The blow back of being Black, woman, and angry, is that the anger serves no purpose other than reaffirming the stereotype that Black women are angry. I don’t want to be Kita or Monique from “The T.O. Show.” I don’t want to be Rochelle from “Everybody Hates Chris.” I just want to be a woman with some moments of frailty. I don’t have the stamina to always stay above the fray and I work out six days a week. I just want to be myself.
I decided against anger as a tween. I was reading Ecclesiastes for church school, and there was something in there about anger being futile. In fact, I think Ecclesiastes charged all things as futile, but anger’s indictment stuck with me. I’d witnessed anger eat folks up and stress them out. I wanted to be happy, still do, and I see anger as being an impediment to that Mary J. Bligian goal, not because it will eat me up inside—I feel light as a feather after I regulate those in need of regulation—but because it will reduce me to a stale type.

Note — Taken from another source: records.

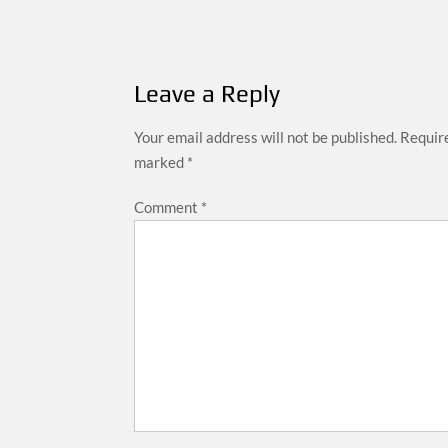
navigation
Leave a Reply
Your email address will not be published.
Require
marked
*
Comment
*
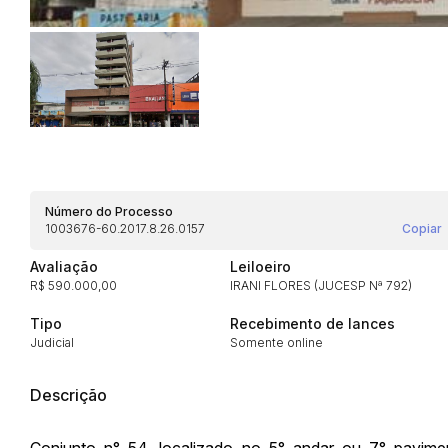
Número do Processo
Habilite-se para efetu
1003676-60.2017.8.26.0157
Copiar
Avaliação
Leiloeiro
R$ 590.000,00
IRANI FLORES (JUCESP Nª 792)
Tipo
Recebimento de lances
Judicial
Somente online
Descrição
Envie sua Proposta
Conjunto n° 54, localizado no 5° andar ou 7° pavime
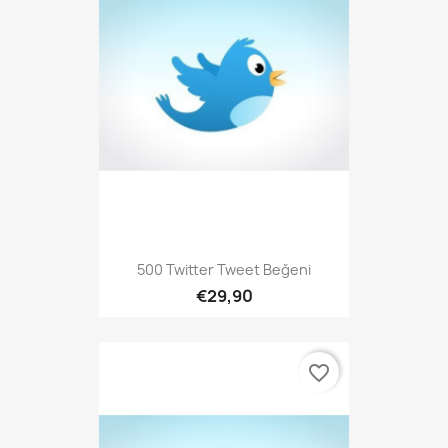
500 Twitter Tweet Beğeni
€29,90
favorite_border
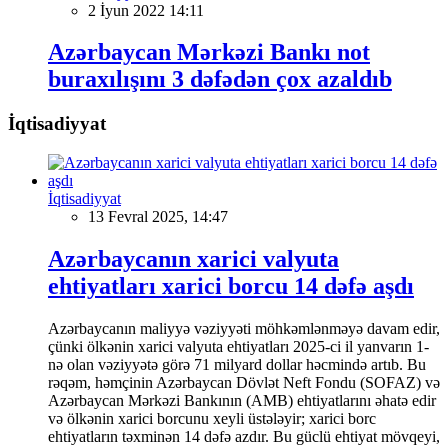
2 İyun 2022 14:11
Azərbaycan Mərkəzi Bankı not
buraxılışını 3 dəfədən çox azaldıb
İqtisadiyyat
İqtisadiyyat
13 Fevral 2025, 14:47
Azərbaycanın xarici valyuta
ehtiyatları xarici borcu 14 dəfə aşdı
Azərbaycanın maliyyə vəziyyəti möhkəmlənməyə davam edir,
çünki ölkənin xarici valyuta ehtiyatları 2025-ci il yanvarın 1-
nə olan vəziyyətə görə 71 milyard dollar həcmində artıb. Bu
rəqəm, həmçinin Azərbaycan Dövlət Neft Fondu (SOFAZ) və
Azərbaycan Mərkəzi Bankının (AMB) ehtiyatlarını əhatə edir
və ölkənin xarici borcunu xeyli üstələyir; xarici borc
ehtiyatların təxminən 14 dəfə azdır. Bu güclü ehtiyat mövqeyi,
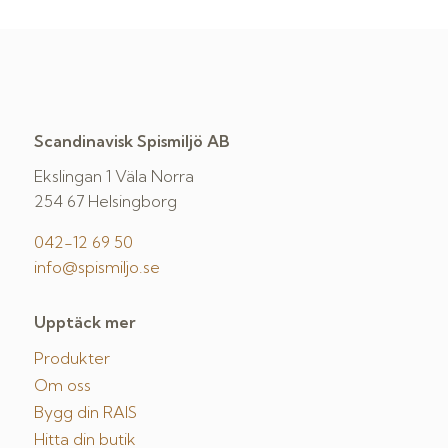
Scandinavisk Spismiljö AB
Ekslingan 1 Väla Norra
254 67 Helsingborg
042-12 69 50
info@spismiljo.se
Upptäck mer
Produkter
Om oss
Bygg din RAIS
Hitta din butik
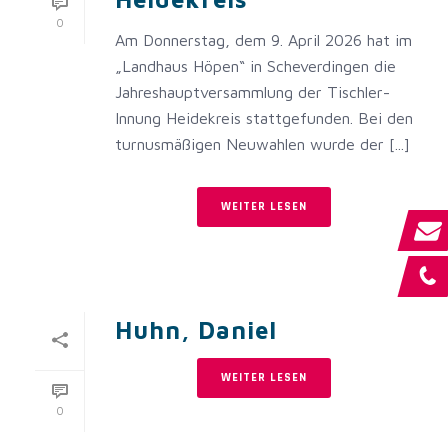
0
Am Donnerstag, dem 9. April 2026 hat im
„Landhaus Höpen“ in Scheverdingen die
Jahreshauptversammlung der Tischler-
Innung Heidekreis stattgefunden. Bei den
turnusmäßigen Neuwahlen wurde der [...]
WEITER LESEN
Huhn, Daniel
WEITER LESEN
0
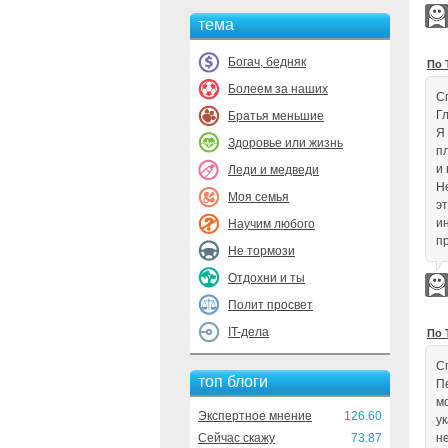
тема
Богач, бедняк
По 
Болеем за наших
С
Г
Братья меньшие
Я
Здоровье или жизнь
п
и
Леди и медведи
Н
Моя семья
э
и
Научим любого
пр
Не тормози
Отдохни и ты
Полит просвет
IT-дела
По 
С
топ блоги
П
м
Экспертное мнение
126.60
у
Сейчас скажу
73.87
н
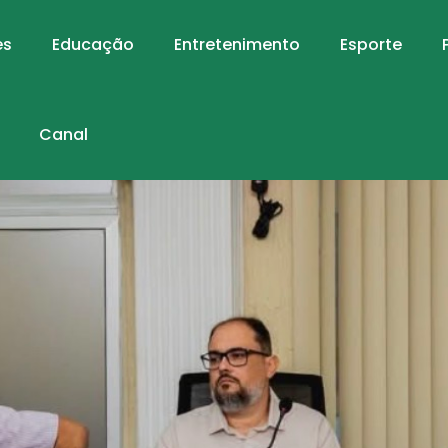
es
Educação
Entretenimento
Esporte
Canal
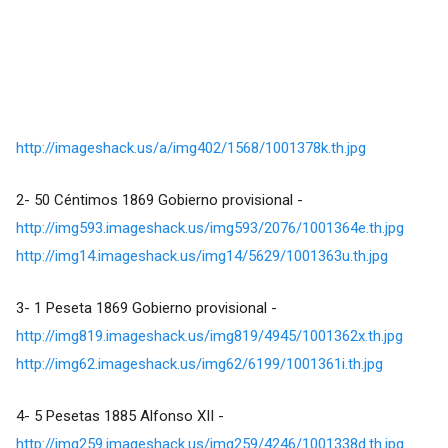
http://imageshack.us/a/img402/1568/1001378k.th.jpg
2- 50 Céntimos 1869 Gobierno provisional -
http://img593.imageshack.us/img593/2076/1001364e.th.jpg
http://img14.imageshack.us/img14/5629/1001363u.th.jpg
3- 1 Peseta 1869 Gobierno provisional -
http://img819.imageshack.us/img819/4945/1001362x.th.jpg
http://img62.imageshack.us/img62/6199/1001361i.th.jpg
4- 5 Pesetas 1885 Alfonso XII -
http://img259.imageshack.us/img259/4246/1001338d.th.jpg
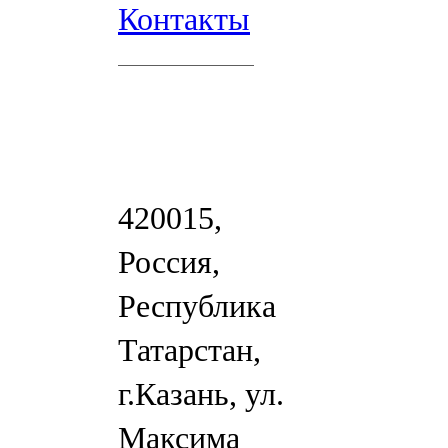
Контакты
420015,
Россия,
Республика
Татарстан,
г.Казань, ул.
Максима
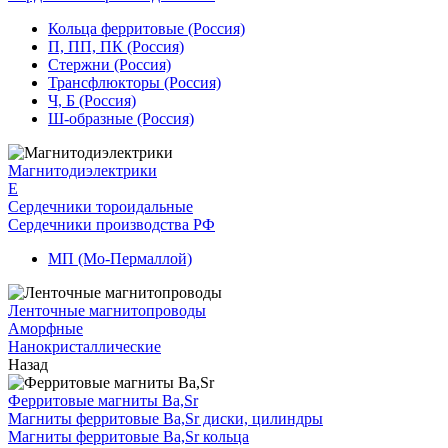
Кольца ферритовые (Россия)
П, ПП, ПК (Россия)
Стержни (Россия)
Трансфлюкторы (Россия)
Ч, Б (Россия)
Ш-образные (Россия)
Магнитодиэлектрики
E
Сердечники тороидальные
Сердечники производства РФ
МП (Мо-Пермаллой)
Ленточные магнитопроводы
Аморфные
Нанокристаллические
Назад
Ферритовые магниты Ba,Sr
Магниты ферритовые Ba,Sr диски, цилиндры
Магниты ферритовые Ba,Sr кольца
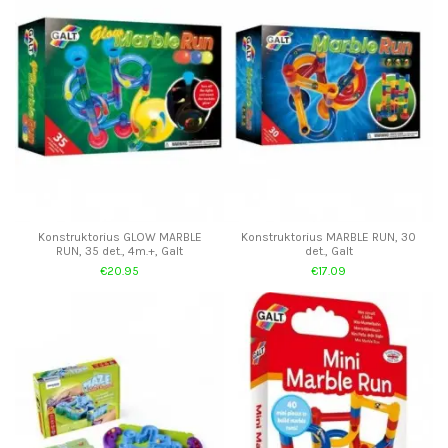
Konstruktorius GLOW MARBLE
Konstruktorius MARBLE RUN, 30
RUN, 35 det., 4m.+, Galt
det., Galt
€20.95
€17.09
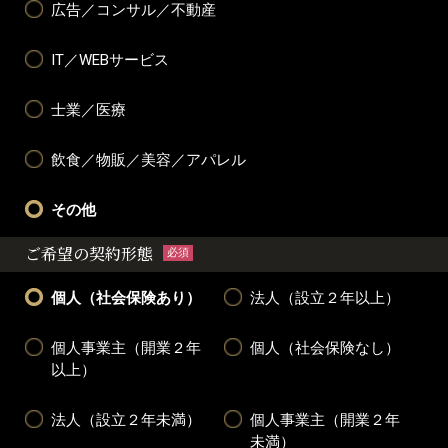
広告／コンサル／不動産
IT／WEBサービス
士業／医療
飲食／物販／美容／アパレル
その他
ご希望の契約形態
必須
個人（社会保険あり）
法人（設立２年以上）
個人事業主（開業２年
個人（社会保険なし）
以上）
法人（設立２年未満）
個人事業主（開業２年
未満）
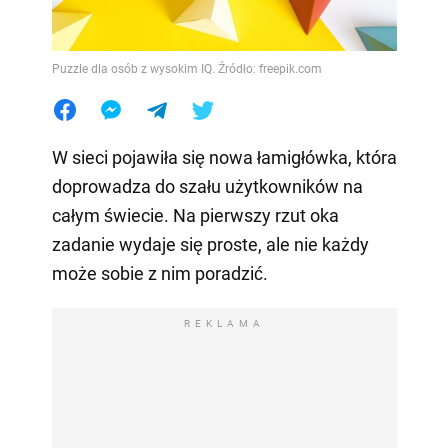
Puzzle dla osób z wysokim IQ. Źródło: freepik.com
W sieci pojawiła się nowa łamigłówka, która
doprowadza do szału użytkowników na
całym świecie. Na pierwszy rzut oka
zadanie wydaje się proste, ale nie każdy
może sobie z nim poradzić.
REKLAMA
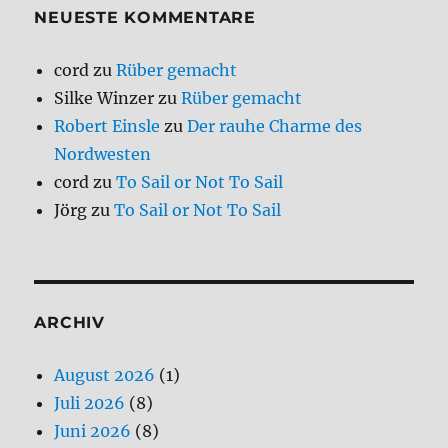
NEUESTE KOMMENTARE
cord
zu
Rüber gemacht
Silke Winzer
zu
Rüber gemacht
Robert Einsle
zu
Der rauhe Charme des
Nordwesten
cord
zu
To Sail or Not To Sail
Jörg
zu
To Sail or Not To Sail
ARCHIV
August 2026
(1)
Juli 2026
(8)
Juni 2026
(8)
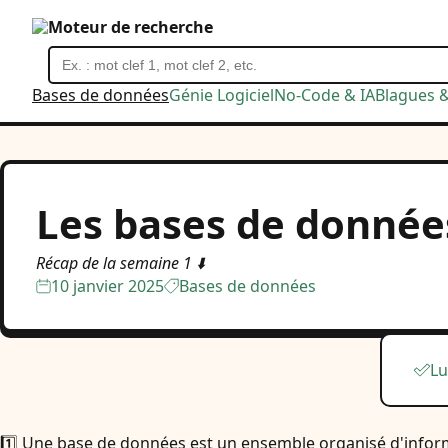
Moteur de recherche
Bases de données
Génie Logiciel
No-Code & IA
Blagues 
Les bases de données
Récap de la semaine 1 ⬇️
10 janvier 2025
Bases de données
Lu
1️⃣ Une base de données est un ensemble organisé d'inform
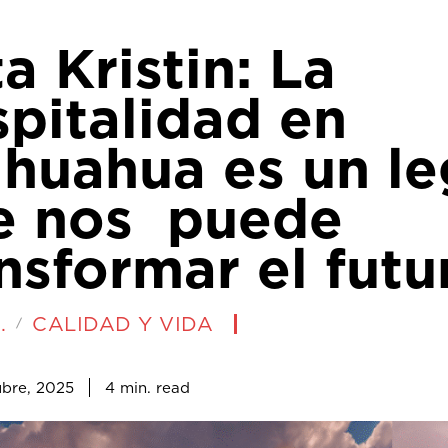
a Kristin: La
pitalidad en
ihuahua es un l
e nos puede
nsformar el futu
.
CALIDAD Y VIDA
4
min.
ubre, 2025
read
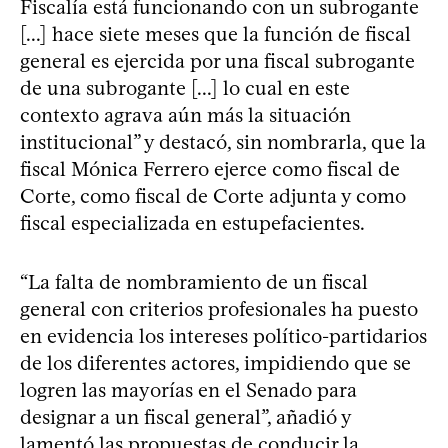
Fiscalía está funcionando con un subrogante
[...] hace siete meses que la función de fiscal
general es ejercida por una fiscal subrogante
de una subrogante [...] lo cual en este
contexto agrava aún más la situación
institucional” y destacó, sin nombrarla, que la
fiscal Mónica Ferrero ejerce como fiscal de
Corte, como fiscal de Corte adjunta y como
fiscal especializada en estupefacientes.
“La falta de nombramiento de un fiscal
general con criterios profesionales ha puesto
en evidencia los intereses político-partidarios
de los diferentes actores, impidiendo que se
logren las mayorías en el Senado para
designar a un fiscal general”, añadió y
lamentó las propuestas de conducir la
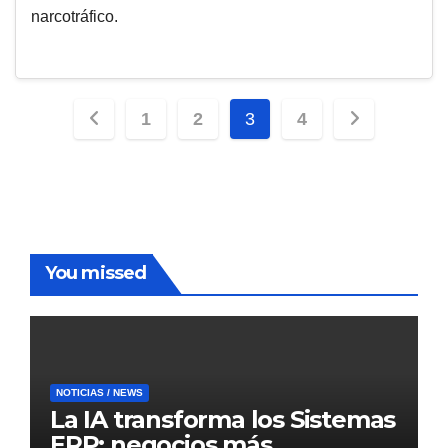
narcotráfico.
Paginación
1
2
3
4
de
entradas
You missed
NOTICIAS / NEWS
La IA transforma los Sistemas
ERP: negocios más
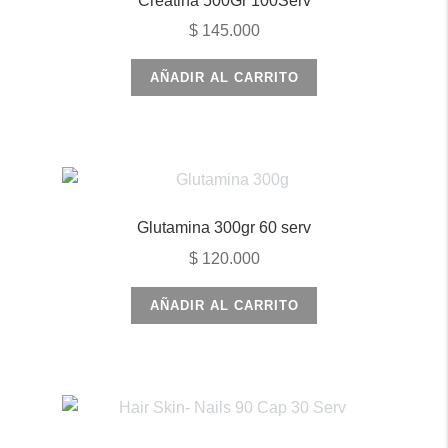
Creatina 500Gr 100Serv
$
145.000
AÑADIR AL CARRITO
Glutamina 300gr 60 serv
$
120.000
AÑADIR AL CARRITO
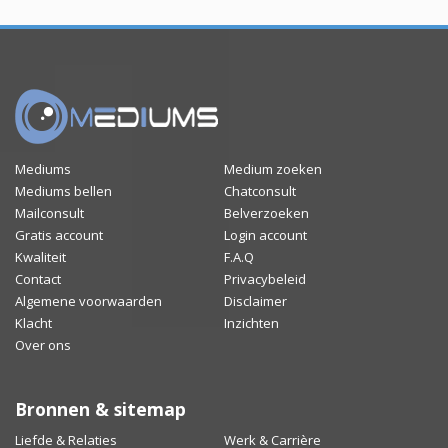
Mediums
Medium zoeken
Mediums bellen
Chatconsult
Mailconsult
Belverzoeken
Gratis account
Login account
Kwaliteit
F.A.Q
Contact
Privacybeleid
Algemene voorwaarden
Disclaimer
Klacht
Inzichten
Over ons
Bronnen & sitemap
Liefde & Relaties
Werk & Carrière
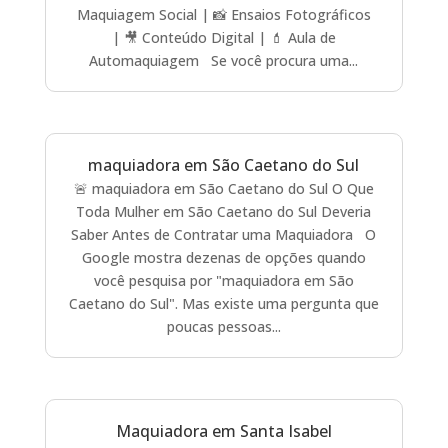
Maquiagem Social | 📸 Ensaios Fotográficos
| 🎥 Conteúdo Digital | 💄 Aula de
Automaquiagem Se você procura uma...
maquiadora em São Caetano do Sul
🚨 maquiadora em São Caetano do Sul O Que
Toda Mulher em São Caetano do Sul Deveria
Saber Antes de Contratar uma Maquiadora O
Google mostra dezenas de opções quando
você pesquisa por "maquiadora em São
Caetano do Sul". Mas existe uma pergunta que
poucas pessoas...
Maquiadora em Santa Isabel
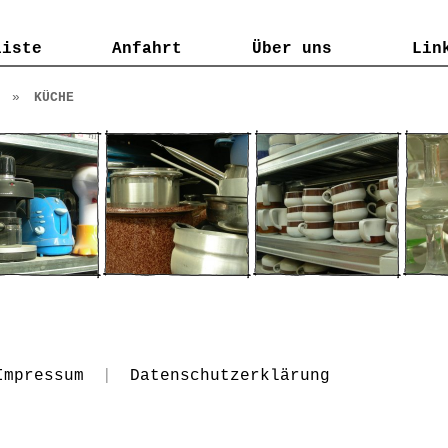
liste
liste
Anfahrt
Anfahrt
Über uns
Über uns
Lin
Lin
»
KÜCHE
Impressum
|
Datenschutzerklärung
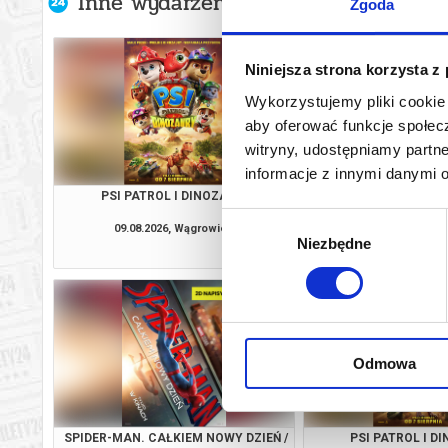
Inne wydarzenia organizatora
Zgoda
Niniejsza strona korzysta z
Wykorzystujemy pliki cookie 
aby oferować funkcje społecz
witryny, udostępniamy part
informacje z innymi danymi 
PSI PATROL I DINOZAURY
PSI PATROL I D
Wybór
09.08.2026, Wągrowiec
09.08.2026, Wą
Niezbędne
zgody
kup bilet
Odmowa
SPIDER-MAN. CAŁKIEM NOWY DZIEŃ /
PSI PATROL I D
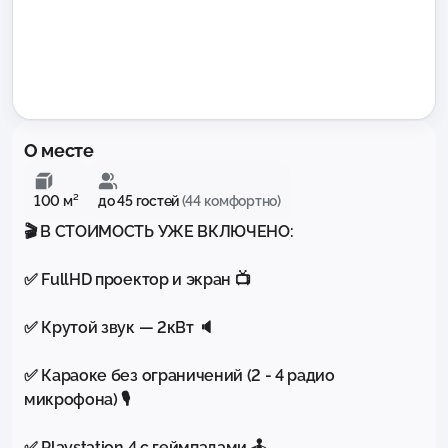
О месте
100 м²
до 45 гостей
(44 комфортно)
🎬 В СТОИМОСТЬ УЖЕ ВКЛЮЧЕНО:

✅ FullHD проектор и экран 📺

✅ Крутой звук — 2кВт 🔈

✅ Караоке без ограничений (2 - 4 радио 
микрофона) 🎙️

✅ Playstation 4 с геймпадами 🕹️
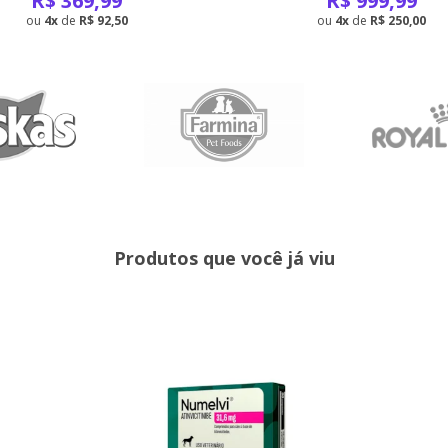
R$
369,99
R$
999,99
4
de
R$ 92,50
4
de
R$ 250,00
Produtos que você já viu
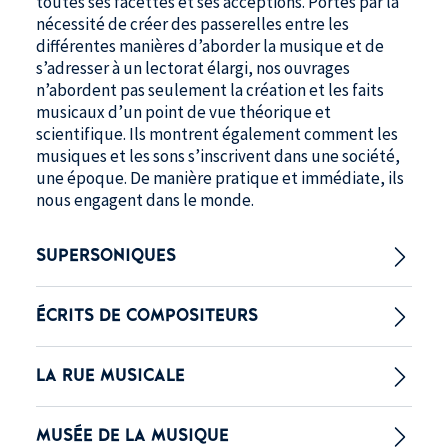
toutes ses facettes et ses acceptions. Portés par la
nécessité de créer des passerelles entre les
différentes manières d’aborder la musique et de
s’adresser à un lectorat élargi, nos ouvrages
n’abordent pas seulement la création et les faits
musicaux d’un point de vue théorique et
scientifique. Ils montrent également comment les
musiques et les sons s’inscrivent dans une société,
une époque. De manière pratique et immédiate, ils
nous engagent dans le monde.
SUPERSONIQUES
ÉCRITS DE COMPOSITEURS
LA RUE MUSICALE
MUSÉE DE LA MUSIQUE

Negresses ain’t perfect, and this one is always trying to be better—but I can’t win for occasional losing it, and that kind of pisses me off. I understand anger is unproductive, but its cathartic. And every now and then there are things I need to expel, to get off my chest, to get out of my heart, so I can breathe. But I’m retiring that part of me. I’m going to hold onto the umbrella because it does a great job of protecting my flat-ironed hair—but I’ll no longer be using it as an instrument of harm. I’ll try not to weaponize my words either. I don’t see it working for me. I’ve picked up running so I can pound it all out on pavement—decimating my gimpy knees, and disproving both the “Angry Black Woman” and “Black Women Don’t Run” stereotypes with singular stony intent.